(Dataset content)
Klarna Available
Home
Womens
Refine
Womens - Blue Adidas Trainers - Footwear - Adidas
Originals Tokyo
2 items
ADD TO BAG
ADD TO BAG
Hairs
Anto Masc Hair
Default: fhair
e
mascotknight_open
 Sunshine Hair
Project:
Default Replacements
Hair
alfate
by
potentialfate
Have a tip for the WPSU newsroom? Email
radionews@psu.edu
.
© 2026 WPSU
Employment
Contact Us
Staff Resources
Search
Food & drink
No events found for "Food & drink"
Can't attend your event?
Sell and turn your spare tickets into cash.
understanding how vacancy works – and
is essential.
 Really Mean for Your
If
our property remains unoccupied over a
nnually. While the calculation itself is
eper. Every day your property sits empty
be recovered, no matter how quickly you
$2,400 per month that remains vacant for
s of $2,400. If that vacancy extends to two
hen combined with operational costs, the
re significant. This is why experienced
(End Dataset content)
(Dataset content)
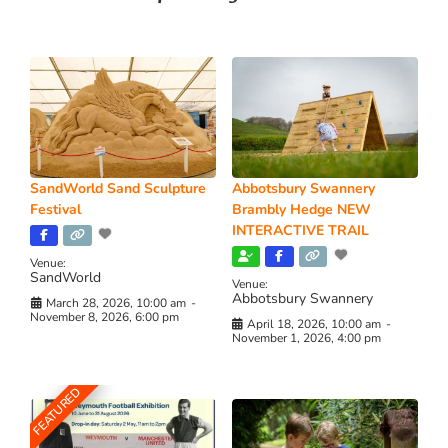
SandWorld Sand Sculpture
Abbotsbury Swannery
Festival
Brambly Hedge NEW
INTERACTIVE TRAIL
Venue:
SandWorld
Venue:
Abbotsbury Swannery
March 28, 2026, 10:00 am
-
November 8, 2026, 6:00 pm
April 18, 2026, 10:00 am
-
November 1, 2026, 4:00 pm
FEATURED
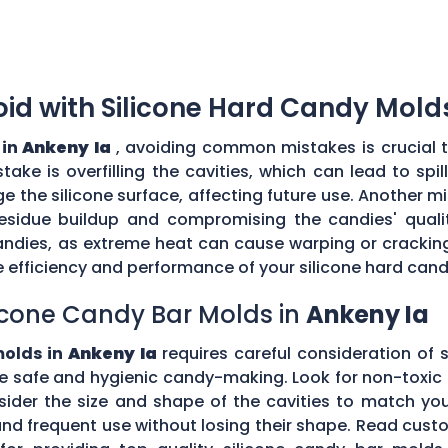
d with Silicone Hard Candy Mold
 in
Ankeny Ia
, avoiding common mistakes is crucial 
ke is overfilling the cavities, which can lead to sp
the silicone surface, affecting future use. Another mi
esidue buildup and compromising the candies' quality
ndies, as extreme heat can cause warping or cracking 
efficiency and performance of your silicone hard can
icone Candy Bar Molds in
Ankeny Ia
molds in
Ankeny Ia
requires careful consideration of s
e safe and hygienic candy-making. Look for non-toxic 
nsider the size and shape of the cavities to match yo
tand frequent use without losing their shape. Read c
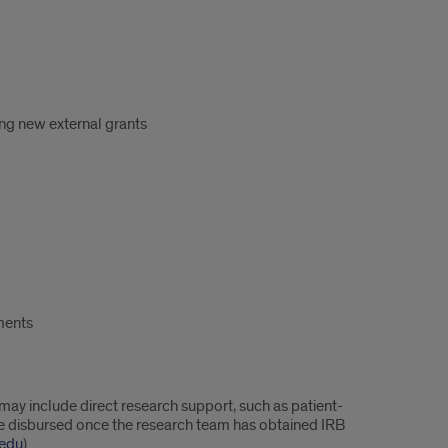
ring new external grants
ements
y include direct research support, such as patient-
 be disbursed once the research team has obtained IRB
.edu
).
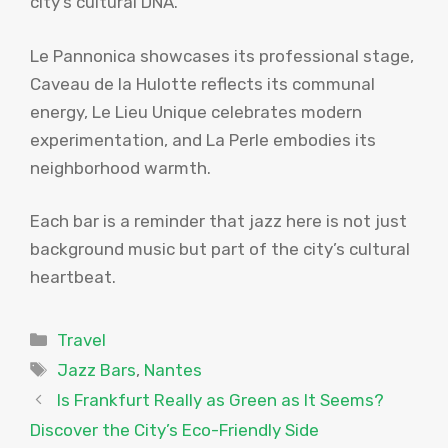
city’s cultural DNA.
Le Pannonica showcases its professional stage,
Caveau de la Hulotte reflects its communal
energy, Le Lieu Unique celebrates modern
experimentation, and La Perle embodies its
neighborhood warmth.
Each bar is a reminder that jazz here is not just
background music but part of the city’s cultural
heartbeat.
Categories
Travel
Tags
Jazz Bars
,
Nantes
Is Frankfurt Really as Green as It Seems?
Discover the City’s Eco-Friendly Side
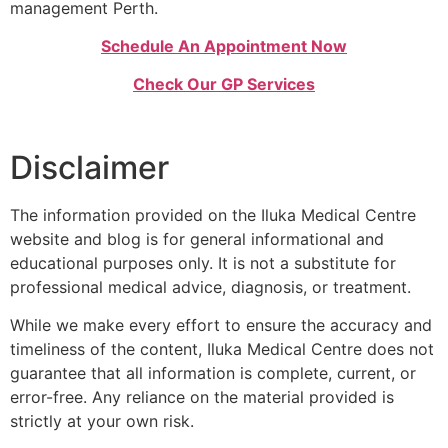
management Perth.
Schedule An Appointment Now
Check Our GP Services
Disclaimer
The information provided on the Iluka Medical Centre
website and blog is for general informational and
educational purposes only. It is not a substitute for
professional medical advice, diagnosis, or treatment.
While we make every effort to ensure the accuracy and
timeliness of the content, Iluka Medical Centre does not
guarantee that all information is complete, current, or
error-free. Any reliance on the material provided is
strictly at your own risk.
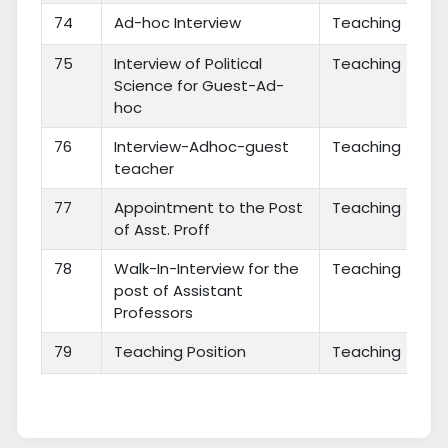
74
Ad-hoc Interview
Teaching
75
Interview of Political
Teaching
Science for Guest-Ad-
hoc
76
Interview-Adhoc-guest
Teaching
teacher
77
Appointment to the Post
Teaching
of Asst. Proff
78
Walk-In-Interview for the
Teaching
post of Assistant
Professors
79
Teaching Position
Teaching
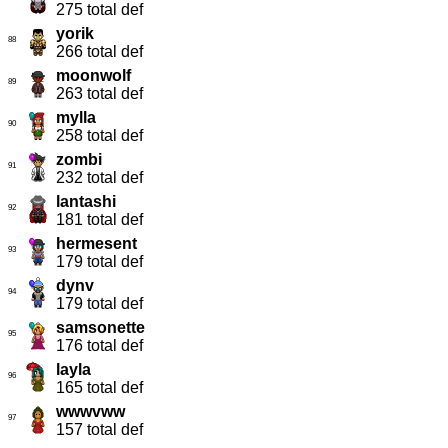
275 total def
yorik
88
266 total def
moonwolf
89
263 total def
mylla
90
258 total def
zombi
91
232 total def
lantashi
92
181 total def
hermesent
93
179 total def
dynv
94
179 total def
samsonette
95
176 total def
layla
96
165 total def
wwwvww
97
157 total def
(End Dataset content)
(Dataset content)
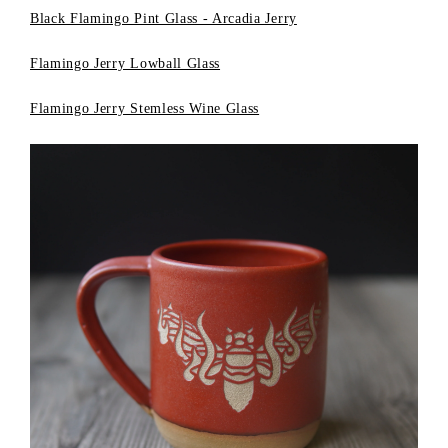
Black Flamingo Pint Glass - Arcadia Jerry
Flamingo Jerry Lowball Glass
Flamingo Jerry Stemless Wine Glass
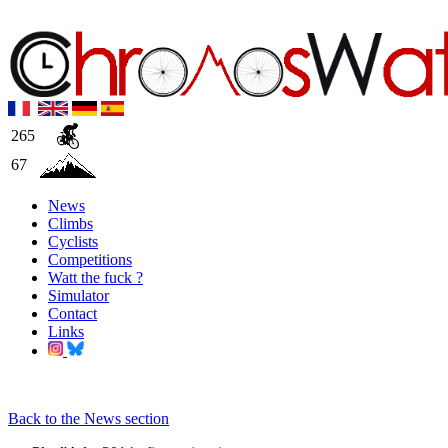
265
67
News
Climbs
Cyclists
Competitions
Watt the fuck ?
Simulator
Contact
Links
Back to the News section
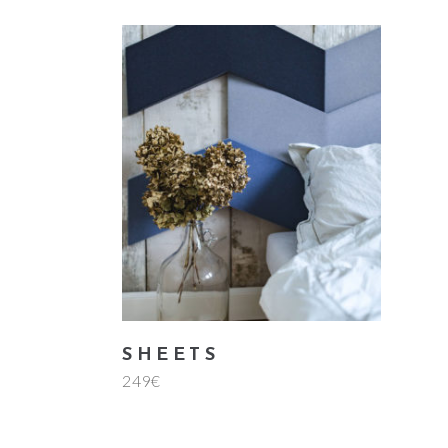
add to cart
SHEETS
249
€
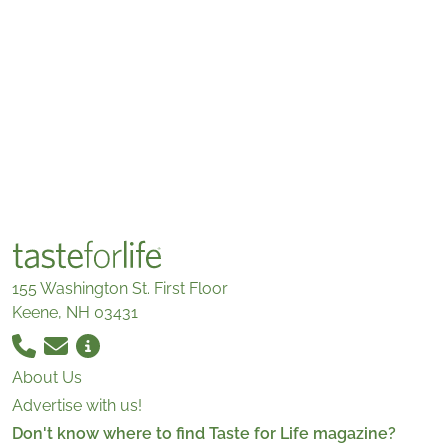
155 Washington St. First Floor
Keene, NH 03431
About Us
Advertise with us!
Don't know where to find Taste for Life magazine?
(End Dataset content)
* **Action item**
From the records above, tally every line that includes the word "Centre" and reply with the total by itself.

* **Solution to the exercise**
2